A THIRD of companies are reducing their fleet sizes and offering their employees alternative car schemes, new research claims.

Research completed by Employee Benefits magazine has shown that the company car tax system launched in 2002 led to 37% of companies that operate cars reducing the size of their fleet during last year.

A spokesman said: 'The results of the 2004 research are not so grim, but the trend is still relentlessly downward. It shows 24% of employers are looking to reduce fleet sizes, with 4% looking to get rid of them altogether.'

An increasing number of companies are opting for car ownership schemes as an alternative to providing company cars, the research claims.

Employee Benefit's Fleet Research 2004 polled 225 companies and found 14 companies had plans to launch employee car ownership schemes this year.

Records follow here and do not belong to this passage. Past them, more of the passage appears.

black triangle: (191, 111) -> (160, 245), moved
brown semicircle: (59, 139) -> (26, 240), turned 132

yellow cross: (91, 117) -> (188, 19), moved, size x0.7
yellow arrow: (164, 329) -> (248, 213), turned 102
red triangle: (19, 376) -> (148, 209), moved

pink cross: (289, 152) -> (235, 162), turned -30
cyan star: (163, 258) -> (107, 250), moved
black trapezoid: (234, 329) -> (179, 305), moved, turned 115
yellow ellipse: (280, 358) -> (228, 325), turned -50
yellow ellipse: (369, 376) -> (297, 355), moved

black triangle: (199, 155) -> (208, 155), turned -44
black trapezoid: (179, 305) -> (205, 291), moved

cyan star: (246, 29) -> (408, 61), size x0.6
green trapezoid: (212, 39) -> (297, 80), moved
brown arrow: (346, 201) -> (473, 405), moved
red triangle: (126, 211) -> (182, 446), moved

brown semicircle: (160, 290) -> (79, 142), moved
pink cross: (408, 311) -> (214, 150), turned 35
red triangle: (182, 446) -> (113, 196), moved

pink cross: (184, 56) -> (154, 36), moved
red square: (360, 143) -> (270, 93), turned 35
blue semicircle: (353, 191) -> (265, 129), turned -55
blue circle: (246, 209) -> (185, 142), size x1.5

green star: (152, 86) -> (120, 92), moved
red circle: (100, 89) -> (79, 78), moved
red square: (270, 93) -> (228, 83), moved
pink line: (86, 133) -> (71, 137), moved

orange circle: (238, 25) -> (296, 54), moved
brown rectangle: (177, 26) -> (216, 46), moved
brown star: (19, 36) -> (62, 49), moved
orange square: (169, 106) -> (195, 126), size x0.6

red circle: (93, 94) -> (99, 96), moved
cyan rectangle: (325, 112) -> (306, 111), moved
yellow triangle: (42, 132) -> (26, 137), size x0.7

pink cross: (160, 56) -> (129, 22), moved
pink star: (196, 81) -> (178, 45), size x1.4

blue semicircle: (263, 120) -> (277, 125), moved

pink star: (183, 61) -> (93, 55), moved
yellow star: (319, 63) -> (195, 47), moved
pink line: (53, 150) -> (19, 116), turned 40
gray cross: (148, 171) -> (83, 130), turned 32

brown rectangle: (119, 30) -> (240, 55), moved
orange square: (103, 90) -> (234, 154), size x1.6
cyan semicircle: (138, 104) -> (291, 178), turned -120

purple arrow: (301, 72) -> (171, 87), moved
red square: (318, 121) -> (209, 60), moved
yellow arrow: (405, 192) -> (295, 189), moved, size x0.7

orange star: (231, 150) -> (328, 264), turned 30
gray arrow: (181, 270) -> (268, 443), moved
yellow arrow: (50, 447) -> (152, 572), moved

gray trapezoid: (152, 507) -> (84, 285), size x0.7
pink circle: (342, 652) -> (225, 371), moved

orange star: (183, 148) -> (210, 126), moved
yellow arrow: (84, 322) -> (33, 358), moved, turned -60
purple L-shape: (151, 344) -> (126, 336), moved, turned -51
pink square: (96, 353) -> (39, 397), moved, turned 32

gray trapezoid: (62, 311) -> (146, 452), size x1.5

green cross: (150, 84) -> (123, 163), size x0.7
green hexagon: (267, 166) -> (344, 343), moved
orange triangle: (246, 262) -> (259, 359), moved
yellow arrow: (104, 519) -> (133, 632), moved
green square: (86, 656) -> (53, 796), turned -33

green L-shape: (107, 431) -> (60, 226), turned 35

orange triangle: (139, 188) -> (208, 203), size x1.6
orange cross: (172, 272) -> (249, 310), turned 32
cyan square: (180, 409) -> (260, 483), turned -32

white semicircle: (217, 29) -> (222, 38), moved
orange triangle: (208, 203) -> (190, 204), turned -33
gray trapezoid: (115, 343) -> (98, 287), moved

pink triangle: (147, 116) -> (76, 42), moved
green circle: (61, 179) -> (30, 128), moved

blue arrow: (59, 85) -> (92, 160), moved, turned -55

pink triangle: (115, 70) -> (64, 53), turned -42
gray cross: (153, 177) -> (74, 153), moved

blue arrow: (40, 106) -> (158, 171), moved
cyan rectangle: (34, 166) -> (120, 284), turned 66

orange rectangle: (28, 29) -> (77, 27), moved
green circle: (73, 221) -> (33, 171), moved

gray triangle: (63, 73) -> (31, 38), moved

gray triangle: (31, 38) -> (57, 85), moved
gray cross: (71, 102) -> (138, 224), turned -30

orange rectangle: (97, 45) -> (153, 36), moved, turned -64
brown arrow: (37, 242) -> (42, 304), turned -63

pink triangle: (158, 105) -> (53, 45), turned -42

Groups such as the BBC, John Lewis and the Prudential currently offer employees the opportunity to lease new cars and David Rowley, editor of the Employee Benefits research, believes more companies will look at these groups as an example. He said: 'It seems likely that the reason more employers have not already signed up for such schemes is that many were initially nervous of the tax danger.

'They have been waiting to see how early pioneers such as the BBC and the Prudential got on before launching schemes themselves.'

Under such schemes the vehicle is not classed as a company car for tax purposes but Employee Benefits believes the growth of car ownership plans will be restricted to big companies due to their purchasing power.

As reported on Fleet NewsNet last week, Northcliffe Newspapers is launching an employee car ownership plan this month. Its NNGDrive scheme has been designed and administered by multi-marque leasing company Alphabet and offers employees a car from £149 a month.